Items listed in a dataset:

##########

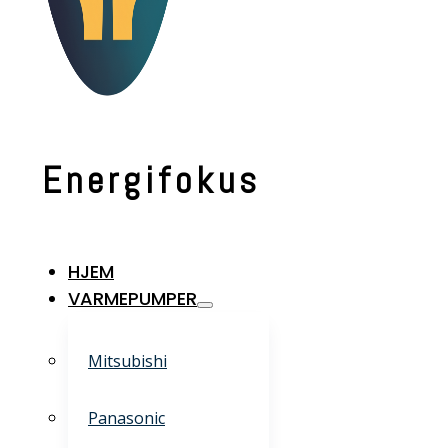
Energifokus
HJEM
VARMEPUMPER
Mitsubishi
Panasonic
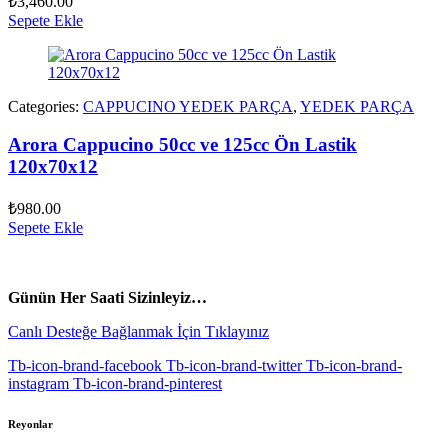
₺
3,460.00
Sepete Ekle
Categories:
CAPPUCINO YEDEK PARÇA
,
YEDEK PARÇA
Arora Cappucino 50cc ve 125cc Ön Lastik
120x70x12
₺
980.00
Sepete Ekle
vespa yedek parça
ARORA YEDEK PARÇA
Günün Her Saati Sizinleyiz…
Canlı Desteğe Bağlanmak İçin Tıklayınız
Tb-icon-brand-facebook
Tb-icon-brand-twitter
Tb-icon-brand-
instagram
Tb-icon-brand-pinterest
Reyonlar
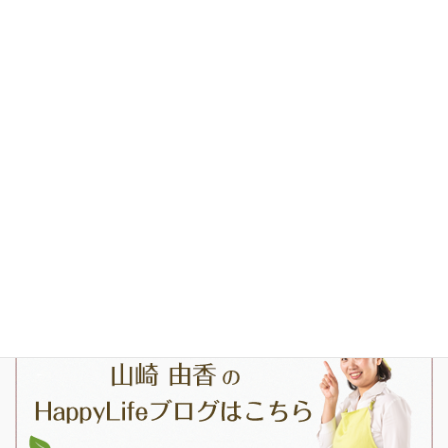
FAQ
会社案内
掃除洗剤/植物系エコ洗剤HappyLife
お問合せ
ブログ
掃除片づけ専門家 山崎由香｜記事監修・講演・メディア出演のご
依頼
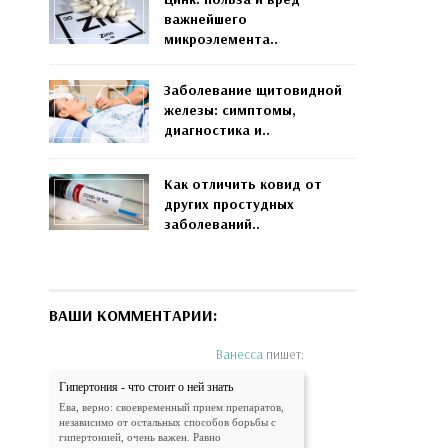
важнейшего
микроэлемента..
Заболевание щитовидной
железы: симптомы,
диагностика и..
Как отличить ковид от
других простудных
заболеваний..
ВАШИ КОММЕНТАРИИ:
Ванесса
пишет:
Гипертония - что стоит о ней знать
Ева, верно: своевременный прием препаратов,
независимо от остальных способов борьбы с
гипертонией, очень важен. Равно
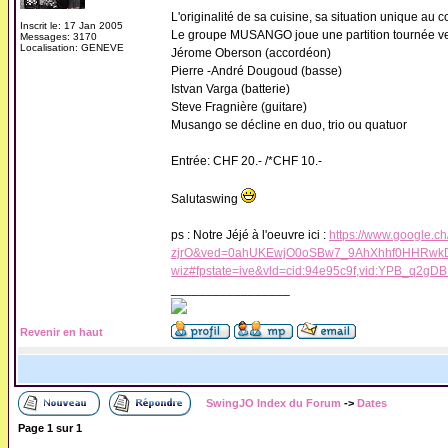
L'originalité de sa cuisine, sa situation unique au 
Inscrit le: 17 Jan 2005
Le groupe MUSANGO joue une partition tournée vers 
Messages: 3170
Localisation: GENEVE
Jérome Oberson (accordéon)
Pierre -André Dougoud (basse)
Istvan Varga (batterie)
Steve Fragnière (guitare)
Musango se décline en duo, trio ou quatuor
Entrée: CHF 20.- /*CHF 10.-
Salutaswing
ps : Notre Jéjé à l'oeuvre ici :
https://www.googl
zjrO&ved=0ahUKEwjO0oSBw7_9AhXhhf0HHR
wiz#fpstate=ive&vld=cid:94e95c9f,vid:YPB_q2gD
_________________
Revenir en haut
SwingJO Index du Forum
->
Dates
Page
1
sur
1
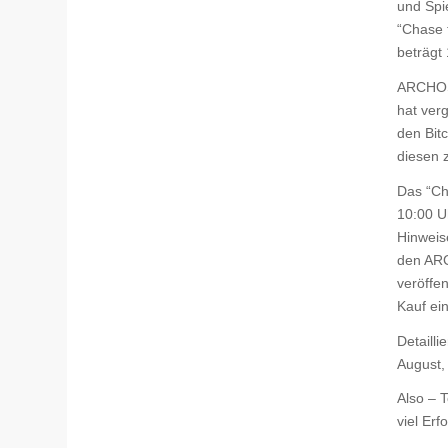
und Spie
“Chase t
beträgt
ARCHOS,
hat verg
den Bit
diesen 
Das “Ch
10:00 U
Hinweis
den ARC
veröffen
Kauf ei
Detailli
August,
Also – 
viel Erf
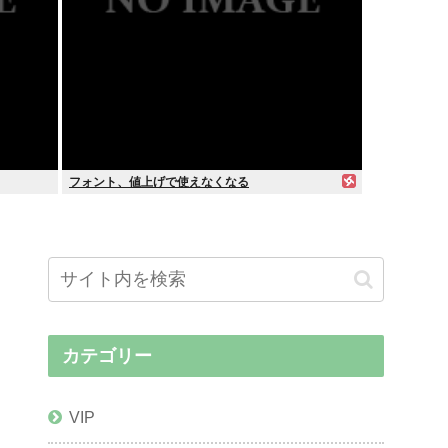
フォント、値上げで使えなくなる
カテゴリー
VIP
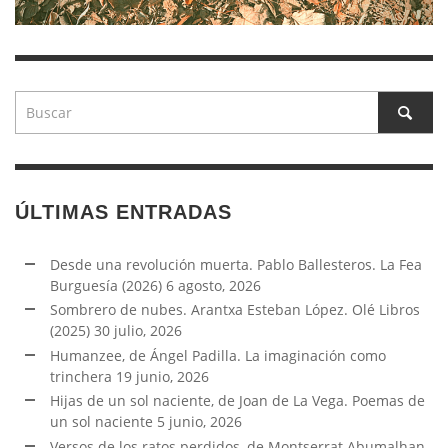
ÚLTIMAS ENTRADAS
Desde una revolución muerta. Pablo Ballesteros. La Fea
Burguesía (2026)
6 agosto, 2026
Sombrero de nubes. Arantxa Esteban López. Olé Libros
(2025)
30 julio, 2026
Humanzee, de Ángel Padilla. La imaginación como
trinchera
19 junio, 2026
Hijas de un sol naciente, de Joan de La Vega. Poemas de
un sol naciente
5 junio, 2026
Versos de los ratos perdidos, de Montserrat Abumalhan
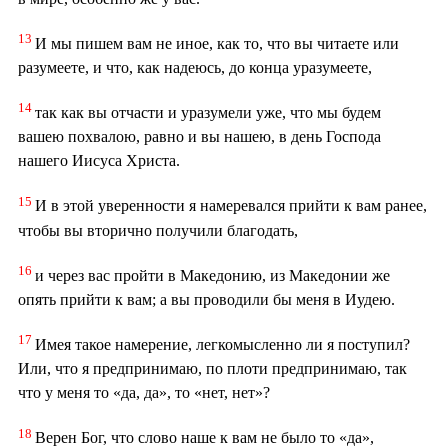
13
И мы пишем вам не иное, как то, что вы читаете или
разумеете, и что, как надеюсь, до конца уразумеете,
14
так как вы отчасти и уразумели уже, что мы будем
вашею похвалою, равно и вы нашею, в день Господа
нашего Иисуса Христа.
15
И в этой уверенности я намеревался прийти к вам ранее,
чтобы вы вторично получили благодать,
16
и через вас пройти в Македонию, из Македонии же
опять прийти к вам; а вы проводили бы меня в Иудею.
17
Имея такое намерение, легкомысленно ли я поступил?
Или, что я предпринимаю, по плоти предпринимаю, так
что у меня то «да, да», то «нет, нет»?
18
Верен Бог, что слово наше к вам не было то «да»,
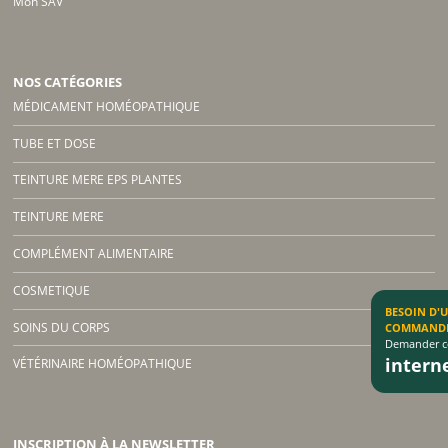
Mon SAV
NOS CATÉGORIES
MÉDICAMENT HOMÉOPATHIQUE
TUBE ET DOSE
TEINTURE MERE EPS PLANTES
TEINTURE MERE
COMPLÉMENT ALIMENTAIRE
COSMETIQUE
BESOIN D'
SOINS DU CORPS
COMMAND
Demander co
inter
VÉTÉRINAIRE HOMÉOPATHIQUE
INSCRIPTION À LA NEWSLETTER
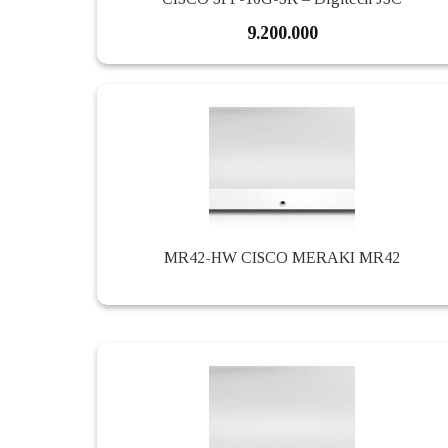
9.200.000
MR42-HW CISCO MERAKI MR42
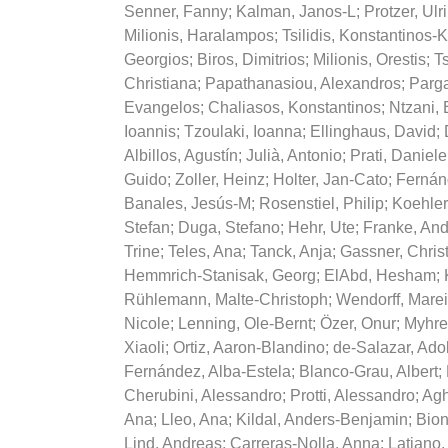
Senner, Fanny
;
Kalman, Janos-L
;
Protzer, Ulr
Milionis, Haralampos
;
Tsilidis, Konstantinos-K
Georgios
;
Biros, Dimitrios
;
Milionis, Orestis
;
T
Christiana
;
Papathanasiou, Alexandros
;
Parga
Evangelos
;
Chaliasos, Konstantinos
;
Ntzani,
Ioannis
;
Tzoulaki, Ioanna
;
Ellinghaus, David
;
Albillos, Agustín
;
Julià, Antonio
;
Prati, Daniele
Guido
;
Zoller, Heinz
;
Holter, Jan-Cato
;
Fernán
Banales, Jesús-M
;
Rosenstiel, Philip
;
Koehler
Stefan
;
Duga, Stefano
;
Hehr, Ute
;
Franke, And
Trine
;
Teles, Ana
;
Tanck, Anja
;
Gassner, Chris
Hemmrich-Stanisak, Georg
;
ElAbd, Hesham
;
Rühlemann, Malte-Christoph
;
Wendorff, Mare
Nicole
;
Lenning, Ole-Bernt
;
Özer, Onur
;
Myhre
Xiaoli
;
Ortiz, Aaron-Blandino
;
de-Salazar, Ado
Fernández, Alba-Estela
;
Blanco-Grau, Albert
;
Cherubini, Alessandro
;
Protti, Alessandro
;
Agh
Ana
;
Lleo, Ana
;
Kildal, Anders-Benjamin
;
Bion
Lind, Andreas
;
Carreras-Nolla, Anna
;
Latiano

##########

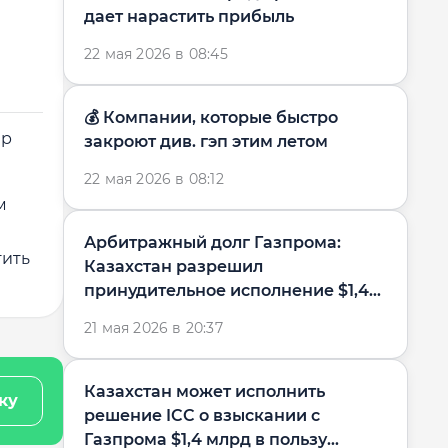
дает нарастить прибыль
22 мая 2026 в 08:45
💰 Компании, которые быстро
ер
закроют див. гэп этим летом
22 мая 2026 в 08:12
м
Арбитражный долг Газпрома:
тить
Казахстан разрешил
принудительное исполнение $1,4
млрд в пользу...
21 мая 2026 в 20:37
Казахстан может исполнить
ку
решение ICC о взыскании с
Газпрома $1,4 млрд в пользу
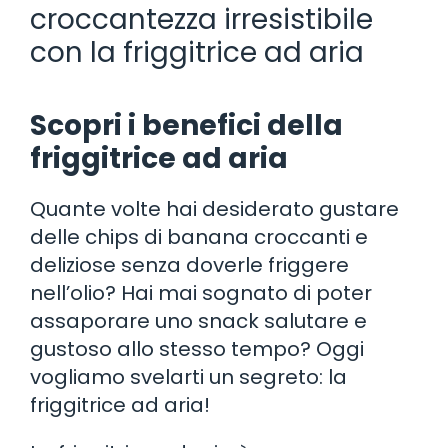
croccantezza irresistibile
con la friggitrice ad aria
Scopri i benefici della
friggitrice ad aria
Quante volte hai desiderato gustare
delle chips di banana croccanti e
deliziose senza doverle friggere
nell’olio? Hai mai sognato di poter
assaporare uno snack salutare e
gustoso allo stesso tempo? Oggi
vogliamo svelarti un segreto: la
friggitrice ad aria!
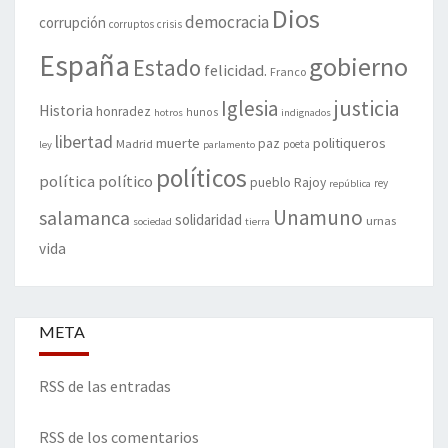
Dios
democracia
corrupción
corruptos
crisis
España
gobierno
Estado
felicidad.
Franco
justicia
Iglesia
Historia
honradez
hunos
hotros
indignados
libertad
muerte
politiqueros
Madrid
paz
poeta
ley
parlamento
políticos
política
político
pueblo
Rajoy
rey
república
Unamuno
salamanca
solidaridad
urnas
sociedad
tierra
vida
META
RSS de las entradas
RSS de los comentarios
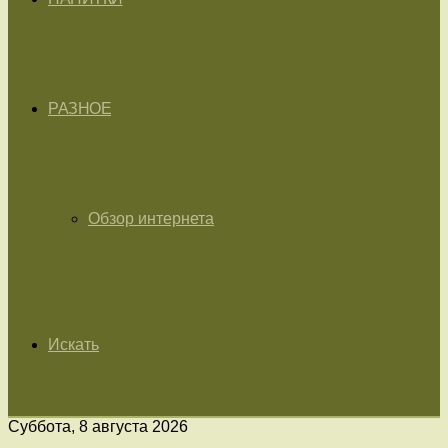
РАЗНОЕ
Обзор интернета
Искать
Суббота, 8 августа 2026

##########

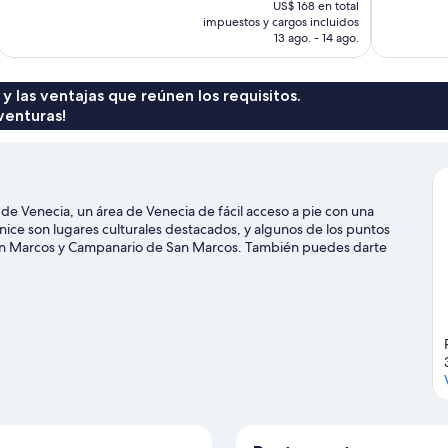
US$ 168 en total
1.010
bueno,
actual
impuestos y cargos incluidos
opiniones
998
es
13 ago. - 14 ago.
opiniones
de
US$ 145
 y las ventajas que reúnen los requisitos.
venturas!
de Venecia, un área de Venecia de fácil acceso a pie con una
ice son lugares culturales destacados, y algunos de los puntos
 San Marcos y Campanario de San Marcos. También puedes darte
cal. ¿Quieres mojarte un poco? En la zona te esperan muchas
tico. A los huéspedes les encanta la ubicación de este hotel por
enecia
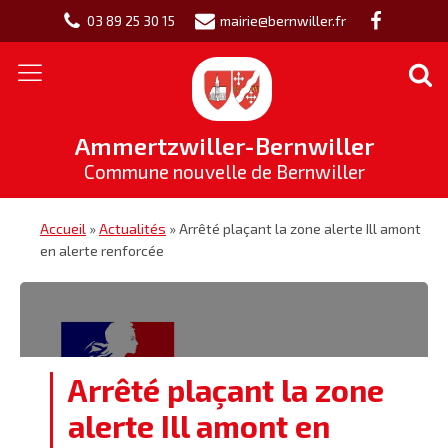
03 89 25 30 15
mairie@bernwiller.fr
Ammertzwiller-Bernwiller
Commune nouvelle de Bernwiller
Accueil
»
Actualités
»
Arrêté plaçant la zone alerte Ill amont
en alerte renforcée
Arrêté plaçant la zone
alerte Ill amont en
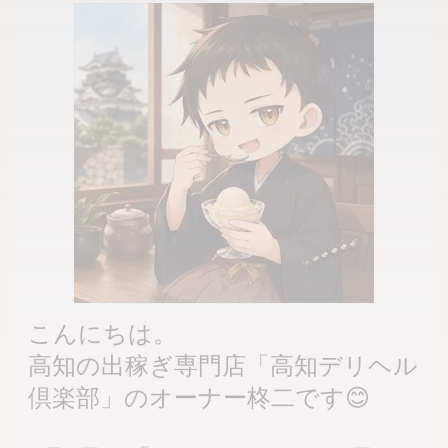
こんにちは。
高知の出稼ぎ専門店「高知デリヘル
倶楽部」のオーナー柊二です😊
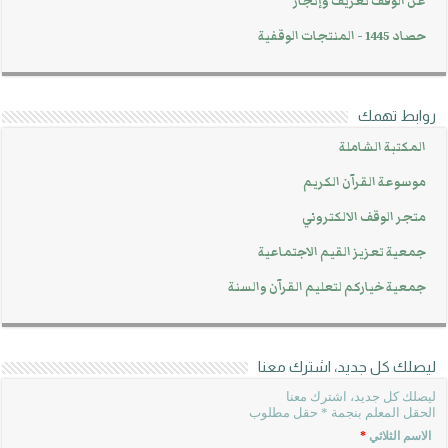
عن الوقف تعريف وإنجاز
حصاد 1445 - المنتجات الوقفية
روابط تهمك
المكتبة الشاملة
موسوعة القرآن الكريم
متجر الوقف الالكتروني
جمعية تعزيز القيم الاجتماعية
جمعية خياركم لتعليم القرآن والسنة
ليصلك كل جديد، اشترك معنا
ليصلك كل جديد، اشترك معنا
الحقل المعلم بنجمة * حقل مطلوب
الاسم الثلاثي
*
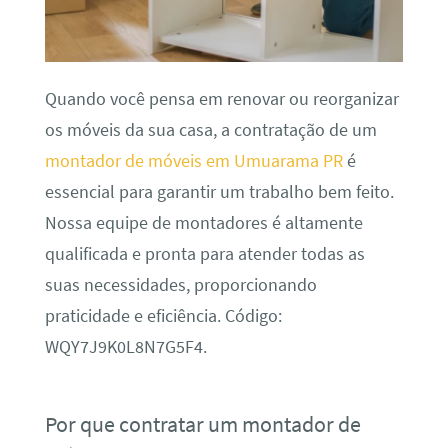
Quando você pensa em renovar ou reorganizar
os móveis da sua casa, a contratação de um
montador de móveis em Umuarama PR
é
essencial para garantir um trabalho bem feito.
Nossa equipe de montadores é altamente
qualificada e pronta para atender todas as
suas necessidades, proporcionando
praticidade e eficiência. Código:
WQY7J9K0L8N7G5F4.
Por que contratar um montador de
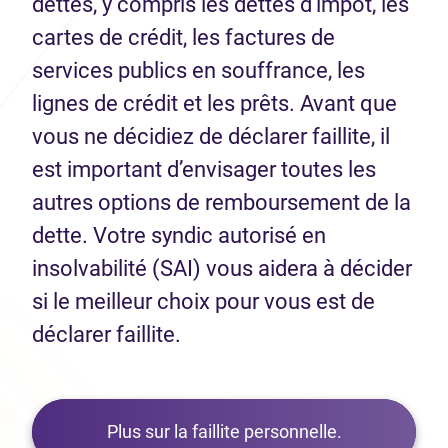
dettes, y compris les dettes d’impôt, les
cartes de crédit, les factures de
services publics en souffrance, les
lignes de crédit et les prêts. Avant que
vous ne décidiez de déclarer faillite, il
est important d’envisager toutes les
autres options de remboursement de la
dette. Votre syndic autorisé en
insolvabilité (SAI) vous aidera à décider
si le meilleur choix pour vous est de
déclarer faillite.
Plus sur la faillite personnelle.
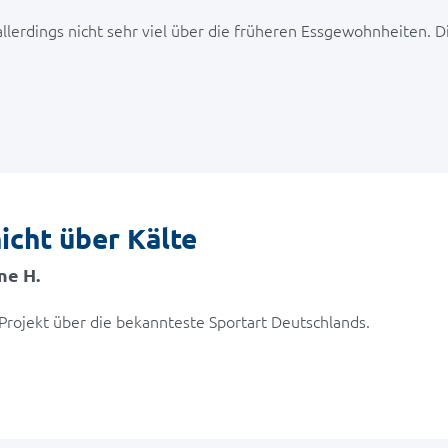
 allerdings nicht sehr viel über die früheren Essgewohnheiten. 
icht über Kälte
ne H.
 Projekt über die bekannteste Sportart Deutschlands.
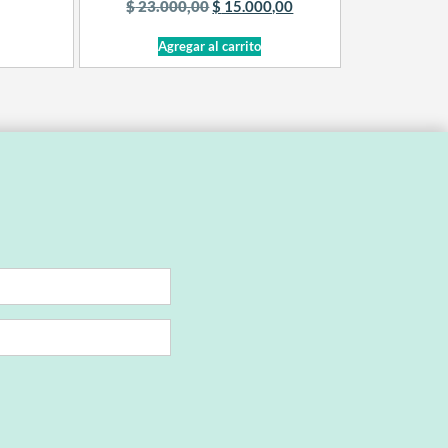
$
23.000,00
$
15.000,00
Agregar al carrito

##########

Repeat, without pictures, exactly the lines of the data above from the one containing "deliziose senza doverle friggere" through the one containing "Суббота, 8 августа 2026", including both and adding nothing.

◆ **Answer to this task**:
deliziose senza doverle friggere
nell’olio? Hai mai sognato di poter
assaporare uno snack salutare e
gustoso allo stesso tempo? Oggi
vogliamo svelarti un segreto: la
friggitrice ad aria!
Dios
democracia
corrupción
corruptos
crisis
España
gobierno
Estado
felicidad.
Franco
justicia
Iglesia
Historia
honradez
hunos
hotros
indignados
libertad
muerte
politiqueros
Madrid
paz
poeta
ley
parlamento
políticos
política
político
pueblo
Rajoy
rey
república
Unamuno
salamanca
solidaridad
urnas
sociedad
tierra
vida
META
RSS de las entradas
RSS de los comentarios
РАЗНОЕ
Обзор интернета
Искать
Суббота, 8 августа 2026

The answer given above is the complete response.